Diş hekiminiz beyaz bir gülümsemeyi korumaya yönelik daha fazla ipucu ile size yardımcı olabilir.

Günümüzde yapılan araştırmalar, diş eti hastalığı ile diyabet arasında bir bağlantı olduğunu göstermektedir. Araştırmalar, diyabetli kişilerin diş eti hastalığına daha yatkın olduğunu ortaya koymuştur. Kan şekeri seviyeleri yetersiz kontrol edilirse, diş eti hastalığına yakalanma olasılığınız daha yüksek olabilir ve potansiyel olarak dişlerinizi kaybedebilirsiniz. Tüm enfeksiyonlar gibi, diş eti hastalığı da kan şekeri seviyelerinin yükselmesine ve diyabetin kontrolünü zorlaştırmasına neden olan bir faktör olabilir. Kontroller için diş hekiminizi düzenli olarak ziyaret ettiğinizden ve evde bakım önerilerini takip ettiğinizden emin olun. Ağız kuruluğu veya diş eti kanaması gibi başka durumlar fark ederseniz, diş hekiminizle konuşmayı unutmayın. Ayrıca ilaçlarda herhangi bir değişiklikten bahsetmeyi unutmayın.

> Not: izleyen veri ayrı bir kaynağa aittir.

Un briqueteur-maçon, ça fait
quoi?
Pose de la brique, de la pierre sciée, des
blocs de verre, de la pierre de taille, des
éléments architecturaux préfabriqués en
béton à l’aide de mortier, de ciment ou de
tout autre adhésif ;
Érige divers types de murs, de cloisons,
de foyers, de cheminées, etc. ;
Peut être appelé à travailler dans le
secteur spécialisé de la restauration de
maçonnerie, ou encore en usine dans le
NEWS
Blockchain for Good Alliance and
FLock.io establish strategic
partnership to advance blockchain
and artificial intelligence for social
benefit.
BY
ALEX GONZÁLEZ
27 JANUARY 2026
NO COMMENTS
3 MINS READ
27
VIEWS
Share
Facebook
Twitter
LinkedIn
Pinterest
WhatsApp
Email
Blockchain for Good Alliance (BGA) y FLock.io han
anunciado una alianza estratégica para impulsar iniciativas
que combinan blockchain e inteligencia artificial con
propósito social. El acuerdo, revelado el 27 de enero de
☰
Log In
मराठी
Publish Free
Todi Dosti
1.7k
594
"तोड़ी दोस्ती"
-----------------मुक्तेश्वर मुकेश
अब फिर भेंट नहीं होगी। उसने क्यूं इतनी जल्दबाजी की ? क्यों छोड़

Hamile olan kadınların yaklaşık yarısı gebelikte diş eti iltihabı denen bir durum yaşar. Bu durum rahatsız edici olabilir ve diş eti dokusunda şişlik, kanama, kızarıklık veya hassasiyete neden olabilir. Periodontal hastalık adı verilen daha gelişmiş bir ağız sağlığı durumu (ağızda dişleri tutan bağ liflerini ve destekleyici kemiği yok eden ciddi bir diş eti enfeksiyonu) bebeğinizin sağlığını etkileyebilir. Çalışmalar, periodontal hastalık ile erken doğmuş, düşük doğum ağırlıklı bebekler arasında bir ilişki olduğunu göstermiştir. Aslında, periodontal hastalığı olan hamile kadınların çok erken ve çok küçük doğan bir bebek sahibi olma olasılığı yedi kat daha fazla olabilir. Muhtemel suçlu, prostaglandin adı verilen oral bakterilerde bulunan emeği tetikleyen bir kimyasaldır. Şiddetli periodontal hastalığı olan kadınlarda çok yüksek prostaglandin seviyeleri bulunur.

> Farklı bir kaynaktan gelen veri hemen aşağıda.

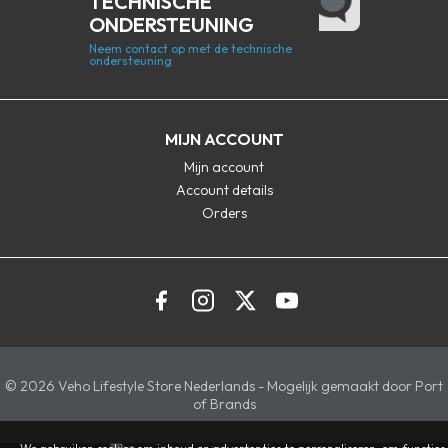
TECHNISCHE
ONDERSTEUNING
Neem contact op met de technische
ondersteuning
MIJN ACCOUNT
Mijn account
Account details
Orders
© 2026 Veho Lifestyle Store Nederlands - Mogelijk gemaakt door Port
of Brands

Belirli tedavi sırasında kan dolaşımına giren bakterilerin neden olabileceği yan etkileri ve enfeksiyonu önlemek için diş tedavisinden önce bir antibiyotik ile ön ilaç verilmesini gerektiren belirli durumlar vardır. Tedaviden önce bu konuda diş hekiminize danışmalısınız.

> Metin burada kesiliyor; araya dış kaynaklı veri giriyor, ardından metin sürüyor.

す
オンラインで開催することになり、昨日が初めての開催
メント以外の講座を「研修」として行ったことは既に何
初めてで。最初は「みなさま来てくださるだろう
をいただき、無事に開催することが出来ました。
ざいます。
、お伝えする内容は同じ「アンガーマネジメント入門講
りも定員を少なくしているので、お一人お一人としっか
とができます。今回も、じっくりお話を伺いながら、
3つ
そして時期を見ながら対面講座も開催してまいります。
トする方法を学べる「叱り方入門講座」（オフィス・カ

Kemoterapi ve Radyasyon ağızda bir takım sorunlara neden olabilir.Bunlardan bazıları şunlardır: ağız yaraları, enfeksiyonlar, ağız kuruluğu, diş etlerinin kanaması ve ağızda genel ağrı ve ağrı. Tedavinin bir sonucu olarak bağışıklık sistemi genel olarak tehlikeye girdiğinden, tedavi görürken bunları kontrol etmek daha zor olabilir. Tedavi sırasında rahatsızlığa yardımcı olması için reçete edilebilecek bazı özel ağız gargaraları vardır. Tedavi başlamadan önce diş hekiminizle görüşmeniz , ardından önerilen takip bakımı ile devam etmeniz çok önemlidir. Bu tedaviler ağız kuruluğuna neden olabilir ve hem ofiste hem de evde ek bakım için önerilerde bulunulabilir.